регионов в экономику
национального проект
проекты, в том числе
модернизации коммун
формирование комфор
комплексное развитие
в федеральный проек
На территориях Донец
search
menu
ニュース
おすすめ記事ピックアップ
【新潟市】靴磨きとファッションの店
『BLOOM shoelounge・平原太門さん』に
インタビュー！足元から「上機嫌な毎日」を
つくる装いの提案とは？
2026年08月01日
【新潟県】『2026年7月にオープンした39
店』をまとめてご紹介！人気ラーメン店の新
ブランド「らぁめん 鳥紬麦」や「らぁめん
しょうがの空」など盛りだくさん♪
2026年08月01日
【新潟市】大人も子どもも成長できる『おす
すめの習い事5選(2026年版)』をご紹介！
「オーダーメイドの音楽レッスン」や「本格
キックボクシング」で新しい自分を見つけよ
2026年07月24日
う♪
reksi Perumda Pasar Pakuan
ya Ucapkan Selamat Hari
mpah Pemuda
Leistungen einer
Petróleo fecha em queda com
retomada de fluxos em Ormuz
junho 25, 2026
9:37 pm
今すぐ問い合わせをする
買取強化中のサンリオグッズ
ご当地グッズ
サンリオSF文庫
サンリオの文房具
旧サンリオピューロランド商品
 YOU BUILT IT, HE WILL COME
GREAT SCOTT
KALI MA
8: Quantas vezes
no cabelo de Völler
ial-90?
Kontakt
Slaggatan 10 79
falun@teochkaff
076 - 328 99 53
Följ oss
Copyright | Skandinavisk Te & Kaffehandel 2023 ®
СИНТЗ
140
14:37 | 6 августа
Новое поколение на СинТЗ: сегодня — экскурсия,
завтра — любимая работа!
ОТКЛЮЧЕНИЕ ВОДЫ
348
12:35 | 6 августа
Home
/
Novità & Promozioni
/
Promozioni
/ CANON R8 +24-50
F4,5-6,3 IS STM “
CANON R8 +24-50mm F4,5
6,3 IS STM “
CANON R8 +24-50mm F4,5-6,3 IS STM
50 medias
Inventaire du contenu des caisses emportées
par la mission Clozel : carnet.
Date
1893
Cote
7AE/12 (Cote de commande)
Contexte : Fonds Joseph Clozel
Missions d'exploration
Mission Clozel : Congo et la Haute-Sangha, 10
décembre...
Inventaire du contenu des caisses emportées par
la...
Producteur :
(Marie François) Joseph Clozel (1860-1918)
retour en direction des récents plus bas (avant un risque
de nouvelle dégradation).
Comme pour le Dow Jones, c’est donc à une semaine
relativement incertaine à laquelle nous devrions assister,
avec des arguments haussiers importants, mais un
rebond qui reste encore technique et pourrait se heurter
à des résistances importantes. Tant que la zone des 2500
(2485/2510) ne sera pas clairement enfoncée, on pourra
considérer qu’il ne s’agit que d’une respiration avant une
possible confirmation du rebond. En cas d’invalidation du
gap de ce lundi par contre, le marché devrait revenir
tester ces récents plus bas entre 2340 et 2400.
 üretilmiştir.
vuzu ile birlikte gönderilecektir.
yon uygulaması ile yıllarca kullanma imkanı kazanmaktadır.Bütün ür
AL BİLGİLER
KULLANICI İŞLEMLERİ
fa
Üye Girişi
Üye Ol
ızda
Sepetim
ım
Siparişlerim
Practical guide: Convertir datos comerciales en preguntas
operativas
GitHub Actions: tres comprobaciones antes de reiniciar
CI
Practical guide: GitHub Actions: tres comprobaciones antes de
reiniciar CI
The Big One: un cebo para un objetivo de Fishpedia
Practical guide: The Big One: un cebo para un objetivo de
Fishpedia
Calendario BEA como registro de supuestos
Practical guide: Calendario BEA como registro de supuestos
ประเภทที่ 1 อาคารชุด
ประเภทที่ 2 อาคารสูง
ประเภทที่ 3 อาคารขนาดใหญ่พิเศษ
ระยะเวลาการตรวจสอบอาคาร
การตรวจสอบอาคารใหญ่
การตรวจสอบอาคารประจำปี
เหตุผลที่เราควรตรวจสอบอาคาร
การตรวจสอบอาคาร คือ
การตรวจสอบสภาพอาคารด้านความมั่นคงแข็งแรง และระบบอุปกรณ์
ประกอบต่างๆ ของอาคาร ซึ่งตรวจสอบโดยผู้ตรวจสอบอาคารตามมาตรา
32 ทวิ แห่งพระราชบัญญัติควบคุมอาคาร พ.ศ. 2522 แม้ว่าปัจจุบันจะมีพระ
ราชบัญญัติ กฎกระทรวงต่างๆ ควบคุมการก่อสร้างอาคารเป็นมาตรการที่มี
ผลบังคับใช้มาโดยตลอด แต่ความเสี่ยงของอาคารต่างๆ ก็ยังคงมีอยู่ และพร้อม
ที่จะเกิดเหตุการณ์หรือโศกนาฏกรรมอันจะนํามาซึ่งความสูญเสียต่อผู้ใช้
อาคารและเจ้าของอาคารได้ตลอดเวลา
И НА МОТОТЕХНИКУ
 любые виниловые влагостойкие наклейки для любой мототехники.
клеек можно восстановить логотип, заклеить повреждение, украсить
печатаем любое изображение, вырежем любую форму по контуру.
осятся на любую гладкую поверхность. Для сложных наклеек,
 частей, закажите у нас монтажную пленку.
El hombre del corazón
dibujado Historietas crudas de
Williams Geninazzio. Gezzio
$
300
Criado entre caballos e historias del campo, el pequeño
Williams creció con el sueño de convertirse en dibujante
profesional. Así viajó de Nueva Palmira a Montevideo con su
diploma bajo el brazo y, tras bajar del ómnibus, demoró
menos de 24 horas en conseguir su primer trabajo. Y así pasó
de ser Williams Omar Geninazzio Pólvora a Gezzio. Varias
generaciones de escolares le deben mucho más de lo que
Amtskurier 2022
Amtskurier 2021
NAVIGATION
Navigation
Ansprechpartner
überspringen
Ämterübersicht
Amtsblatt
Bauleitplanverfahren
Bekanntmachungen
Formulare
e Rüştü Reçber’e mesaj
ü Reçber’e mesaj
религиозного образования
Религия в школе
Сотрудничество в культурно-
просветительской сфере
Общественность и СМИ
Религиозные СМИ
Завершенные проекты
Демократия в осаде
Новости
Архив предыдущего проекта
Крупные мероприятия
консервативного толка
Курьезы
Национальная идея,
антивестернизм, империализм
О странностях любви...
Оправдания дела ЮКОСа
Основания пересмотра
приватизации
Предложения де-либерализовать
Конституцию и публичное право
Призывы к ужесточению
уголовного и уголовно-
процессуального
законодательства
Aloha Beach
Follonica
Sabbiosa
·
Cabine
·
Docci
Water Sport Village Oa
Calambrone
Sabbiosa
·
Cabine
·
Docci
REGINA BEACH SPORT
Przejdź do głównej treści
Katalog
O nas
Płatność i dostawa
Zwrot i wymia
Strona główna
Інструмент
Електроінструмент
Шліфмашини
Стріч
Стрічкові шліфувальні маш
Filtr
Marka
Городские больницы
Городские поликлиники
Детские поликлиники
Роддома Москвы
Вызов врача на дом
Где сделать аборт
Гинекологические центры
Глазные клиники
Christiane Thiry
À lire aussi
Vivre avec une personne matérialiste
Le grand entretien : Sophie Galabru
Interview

WORK TASK => Set down the complete listing once more, exactly as it appears.

WRITTEN ANSWER =>
регионов в экономику
национального проект
проекты, в том числе
модернизации коммун
формирование комфор
комплексное развитие
в федеральный проек
На территориях Донец
search
menu
ニュース
おすすめ記事ピックアップ
【新潟市】靴磨きとファッションの店
『BLOOM shoelounge・平原太門さん』に
インタビュー！足元から「上機嫌な毎日」を
つくる装いの提案とは？
2026年08月01日
【新潟県】『2026年7月にオープンした39
店』をまとめてご紹介！人気ラーメン店の新
ブランド「らぁめん 鳥紬麦」や「らぁめん
しょうがの空」など盛りだくさん♪
2026年08月01日
【新潟市】大人も子どもも成長できる『おす
すめの習い事5選(2026年版)』をご紹介！
「オーダーメイドの音楽レッスン」や「本格
キックボクシング」で新しい自分を見つけよ
2026年07月24日
う♪
reksi Perumda Pasar Pakuan
ya Ucapkan Selamat Hari
mpah Pemuda
Leistungen einer
Petróleo fecha em queda com
retomada de fluxos em Ormuz
junho 25, 2026
9:37 pm
今すぐ問い合わせをする
買取強化中のサンリオグッズ
ご当地グッズ
サンリオSF文庫
サンリオの文房具
旧サンリオピューロランド商品
 YOU BUILT IT, HE WILL COME
GREAT SCOTT
KALI MA
8: Quantas vezes
no cabelo de Völler
ial-90?
Kontakt
Slaggatan 10 79
falun@teochkaff
076 - 328 99 53
Följ oss
Copyright | Skandinavisk Te & Kaffehandel 2023 ®
СИНТЗ
140
14:37 | 6 августа
Новое поколение на СинТЗ: сегодня — экскурсия,
завтра — любимая работа!
ОТКЛЮЧЕНИЕ ВОДЫ
348
12:35 | 6 августа
Home
/
Novità & Promozioni
/
Promozioni
/ CANON R8 +24-50
F4,5-6,3 IS STM “
CANON R8 +24-50mm F4,5
6,3 IS STM “
CANON R8 +24-50mm F4,5-6,3 IS STM
50 medias
Inventaire du contenu des caisses emportées
par la mission Clozel : carnet.
Date
1893
Cote
7AE/12 (Cote de commande)
Contexte : Fonds Joseph Clozel
Missions d'exploration
Mission Clozel : Congo et la Haute-Sangha, 10
décembre...
Inventaire du contenu des caisses emportées par
la...
Producteur :
(Marie François) Joseph Clozel (1860-1918)
retour en direction des récents plus bas (avant un risque
de nouvelle dégradation).
Comme pour le Dow Jones, c’est donc à une semaine
relativement incertaine à laquelle nous devrions assister,
avec des arguments haussiers importants, mais un
rebond qui reste encore technique et pourrait se heurter
à des résistances importantes. Tant que la zone des 2500
(2485/2510) ne sera pas clairement enfoncée, on pourra
considérer qu’il ne s’agit que d’une respiration avant une
possible confirmation du rebond. En cas d’invalidation du
gap de ce lundi par contre, le marché devrait revenir
tester ces récents plus bas entre 2340 et 2400.
 üretilmiştir.
vuzu ile birlikte gönderilecektir.
yon uygulaması ile yıllarca kullanma imkanı kazanmaktadır.Bütün ür
AL BİLGİLER
KULLANICI İŞLEMLERİ
fa
Üye Girişi
Üye Ol
ızda
Sepetim
ım
Siparişlerim
Practical guide: Convertir datos comerciales en preguntas
operativas
GitHub Actions: tres comprobaciones antes de reiniciar
CI
Practical guide: GitHub Actions: tres comprobaciones antes de
reiniciar CI
The Big One: un cebo para un objetivo de Fishpedia
Practical guide: The Big One: un cebo para un objetivo de
Fishpedia
Calendario BEA como registro de supuestos
Practical guide: Calendario BEA como registro de supuestos
ประเภทที่ 1 อาคารชุด
ประเภทที่ 2 อาคารสูง
ประเภทที่ 3 อาคารขนาดใหญ่พิเศษ
ระยะเวลาการตรวจสอบอาคาร
การตรวจสอบอาคารใหญ่
การตรวจสอบอาคารประจำปี
เหตุผลที่เราควรตรวจสอบอาคาร
การตรวจสอบอาคาร คือ
การตรวจสอบสภาพอาคารด้านความมั่นคงแข็งแรง และระบบอุปกรณ์
ประกอบต่างๆ ของอาคาร ซึ่งตรวจสอบโดยผู้ตรวจสอบอาคารตามมาตรา
32 ทวิ แห่งพระราชบัญญัติควบคุมอาคาร พ.ศ. 2522 แม้ว่าปัจจุบันจะมีพระ
ราชบัญญัติ กฎกระทรวงต่างๆ ควบคุมการก่อสร้างอาคารเป็นมาตรการที่มี
ผลบังคับใช้มาโดยตลอด แต่ความเสี่ยงของอาคารต่างๆ ก็ยังคงมีอยู่ และพร้อม
ที่จะเกิดเหตุการณ์หรือโศกนาฏกรรมอันจะนํามาซึ่งความสูญเสียต่อผู้ใช้
อาคารและเจ้าของอาคารได้ตลอดเวลา
И НА МОТОТЕХНИКУ
 любые виниловые влагостойкие наклейки для любой мототехники.
клеек можно восстановить логотип, заклеить повреждение, украсить
печатаем любое изображение, вырежем любую форму по контуру.
осятся на любую гладкую поверхность. Для сложных наклеек,
 частей, закажите у нас монтажную пленку.
El hombre del corazón
dibujado Historietas crudas de
Williams Geninazzio. Gezzio
$
300
Criado entre caballos e historias del campo, el pequeño
Williams creció con el sueño de convertirse en dibujante
profesional. Así viajó de Nueva Palmira a Montevideo con su
diploma bajo el brazo y, tras bajar del ómnibus, demoró
menos de 24 horas en conseguir su primer trabajo. Y así pasó
de ser Williams Omar Geninazzio Pólvora a Gezzio. Varias
generaciones de escolares le deben mucho más de lo que
Amtskurier 2022
Amtskurier 2021
NAVIGATION
Navigation
Ansprechpartner
überspringen
Ämterübersicht
Amtsblatt
Bauleitplanverfahren
Bekanntmachungen
Formulare
e Rüştü Reçber’e mesaj
ü Reçber’e mesaj
религиозного образования
Религия в школе
Сотрудничество в культурно-
просветительской сфере
Общественность и СМИ
Религиозные СМИ
Завершенные проекты
Демократия в осаде
Новости
Архив предыдущего проекта
Крупные мероприятия
консервативного толка
Курьезы
Национальная идея,
антивестернизм, империализм
О странностях любви...
Оправдания дела ЮКОСа
Основания пересмотра
приватизации
Предложения де-либерализовать
Конституцию и публичное право
Призывы к ужесточению
уголовного и уголовно-
процессуального
законодательства
Aloha Beach
Follonica
Sabbiosa
·
Cabine
·
Docci
Water Sport Village Oa
Calambrone
Sabbiosa
·
Cabine
·
Docci
REGINA BEACH SPORT
Przejdź do głównej treści
Katalog
O nas
Płatność i dostawa
Zwrot i wymia
Strona główna
Інструмент
Електроінструмент
Шліфмашини
Стріч
Стрічкові шліфувальні маш
Filtr
Marka
Городские больницы
Городские поликлиники
Детские поликлиники
Роддома Москвы
Вызов врача на дом
Где сделать аборт
Гинекологические центры
Глазные клиники
Christiane Thiry
À lire aussi
Vivre avec une personne matérialiste
Le grand entretien : Sophie Galabru
Interview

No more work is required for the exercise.